The final installment of this story going on this blog.



Chapter 2

The world was upside down. At the same time, though, it didn’t seem like it was upside down. I used to think that when you were upside down, something inside you still explained calmly to you which way was up and which way was down. In most circumstances, it does. Like on the monkey bars. The blood rushing to your head also helps. But I realized that this is not always the case, like being in a rolling car. Then everything just gets confusing. All of your surroundings are in normal orientation, it’s only when you look outside that you realize the trees have been planted in the sky and someone took the ground away.

In a rolling car, you’d expect things to be happening too quickly to notice such things. But it wasn’t. Well, actually, it was until it wasn’t. Let me start from the beginning.

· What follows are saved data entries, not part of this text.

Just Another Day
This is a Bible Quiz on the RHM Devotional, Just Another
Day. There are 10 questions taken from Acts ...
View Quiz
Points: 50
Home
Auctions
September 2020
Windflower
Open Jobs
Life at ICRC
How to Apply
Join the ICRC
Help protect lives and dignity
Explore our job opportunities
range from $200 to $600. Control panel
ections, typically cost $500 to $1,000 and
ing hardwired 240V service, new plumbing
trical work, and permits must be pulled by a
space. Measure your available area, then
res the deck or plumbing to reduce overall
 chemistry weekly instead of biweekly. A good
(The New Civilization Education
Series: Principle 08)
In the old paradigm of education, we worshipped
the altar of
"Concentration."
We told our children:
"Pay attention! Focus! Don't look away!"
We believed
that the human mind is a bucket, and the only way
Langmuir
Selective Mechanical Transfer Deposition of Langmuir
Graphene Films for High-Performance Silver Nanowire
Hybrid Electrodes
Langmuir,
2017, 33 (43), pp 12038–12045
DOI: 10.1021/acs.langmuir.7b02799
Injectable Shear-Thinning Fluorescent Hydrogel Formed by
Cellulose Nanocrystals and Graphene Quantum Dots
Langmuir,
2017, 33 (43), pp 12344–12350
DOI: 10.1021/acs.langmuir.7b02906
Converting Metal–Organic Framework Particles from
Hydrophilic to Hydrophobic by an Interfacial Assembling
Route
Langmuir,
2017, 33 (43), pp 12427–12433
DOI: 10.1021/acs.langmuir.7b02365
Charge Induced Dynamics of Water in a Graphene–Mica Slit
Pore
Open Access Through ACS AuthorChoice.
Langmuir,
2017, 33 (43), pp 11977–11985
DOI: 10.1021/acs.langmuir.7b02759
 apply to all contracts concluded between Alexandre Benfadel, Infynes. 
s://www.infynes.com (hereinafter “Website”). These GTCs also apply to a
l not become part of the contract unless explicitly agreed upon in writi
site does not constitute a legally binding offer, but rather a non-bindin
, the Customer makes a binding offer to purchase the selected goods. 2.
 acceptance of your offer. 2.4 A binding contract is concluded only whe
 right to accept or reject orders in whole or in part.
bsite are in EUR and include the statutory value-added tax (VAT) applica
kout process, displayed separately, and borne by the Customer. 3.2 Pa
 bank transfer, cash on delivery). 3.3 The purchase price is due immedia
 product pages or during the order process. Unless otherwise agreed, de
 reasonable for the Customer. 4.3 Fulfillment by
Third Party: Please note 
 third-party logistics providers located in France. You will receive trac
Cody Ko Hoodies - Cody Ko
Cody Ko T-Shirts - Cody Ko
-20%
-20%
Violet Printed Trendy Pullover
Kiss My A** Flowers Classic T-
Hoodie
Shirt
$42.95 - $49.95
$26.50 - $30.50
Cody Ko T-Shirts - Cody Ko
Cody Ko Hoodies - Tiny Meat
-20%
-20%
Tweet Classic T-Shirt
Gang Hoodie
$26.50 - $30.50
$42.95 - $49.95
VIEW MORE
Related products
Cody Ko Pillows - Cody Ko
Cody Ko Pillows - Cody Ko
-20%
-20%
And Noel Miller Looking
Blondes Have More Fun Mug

We were on a lonely two-lane highway. The roads were slick. Not rain slick, black ice slick. My mom was driving. We hit a patch and our car started drifting into the other lane. Usually, this would be a horrible problem, as I said, it was a lonely road. But there was a car coming, and it was way too close for comfort. Mom overcorrected and we spun off the road, flipping hardcore. We hit the ground once, the roof smashing into the ground, before we were airborne again. That’s when everything slowed down. I was going to die. I knew it. People say who suffer near death experiences always talk about weird things happening. I heard things tended to slow down, but I didn’t know that when they said slow down, they meant standstill. I also didn’t know that the whole slowing thing only happened to the things around me. I was thinking clearly and perfectly able to turn my head and look around me.

When I did, I wished I hadn’t. My mom’s short golden hair was sticking up, or is it down, mane-like. Her arms hung loosely, resting against the roof that was now smashed in enough to make me curl my head toward my chest to avoid touching it. I couldn’t see an injury, but in the few seconds that had passed since our car said adieu to the road, she was covered in lots of blood.

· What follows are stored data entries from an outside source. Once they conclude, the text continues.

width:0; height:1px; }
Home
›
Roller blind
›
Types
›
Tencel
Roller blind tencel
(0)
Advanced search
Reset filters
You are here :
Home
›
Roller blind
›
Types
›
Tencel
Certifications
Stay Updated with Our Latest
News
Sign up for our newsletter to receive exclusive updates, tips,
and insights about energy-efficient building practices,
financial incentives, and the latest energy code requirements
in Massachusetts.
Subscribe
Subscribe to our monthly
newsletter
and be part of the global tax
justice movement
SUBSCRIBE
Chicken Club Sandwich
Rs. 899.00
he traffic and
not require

Maybe I was dead and that was my blood on her. I looked down at my shirt, a white blouse, of course, it was dabbed in little spots of red, but I couldn’t tell if there was any hurt.

The car was still spinning, though slowly. It landed on its wheels, bouncing a little as normal gravity resumed, and came to a rest. There would be no more spinning.

I looked at my mom. A spider web of cracks spread across the half of her window that was remaining. There was so much blood. I tried to open my door, but it wouldn’t budge. I had to get out. I kicked at it, screaming.

Someone’s face appeared looking in at me from the other side of the window. The next moment, the door was gone, as in, completely gone from the car. I wasn’t in my right mind enough to think about it. I tried to get out, but my seatbelt stopped me. I fumbled with it but was having trouble getting my fingers to work. It clicked and I was free.

The stranger was pulling me from the car. His eyes roamed over my body, looking for injuries. “I—No—Me—My mom!” I choked out. So much blood.

The stranger looked past me at my mother. “She’s gone,” he whispered hoarse.

Something about this man looked familiar. He was my age. Did he go to my high school?

The slight familiarity was all I needed. I wrapped my arms around his chest and sobbed.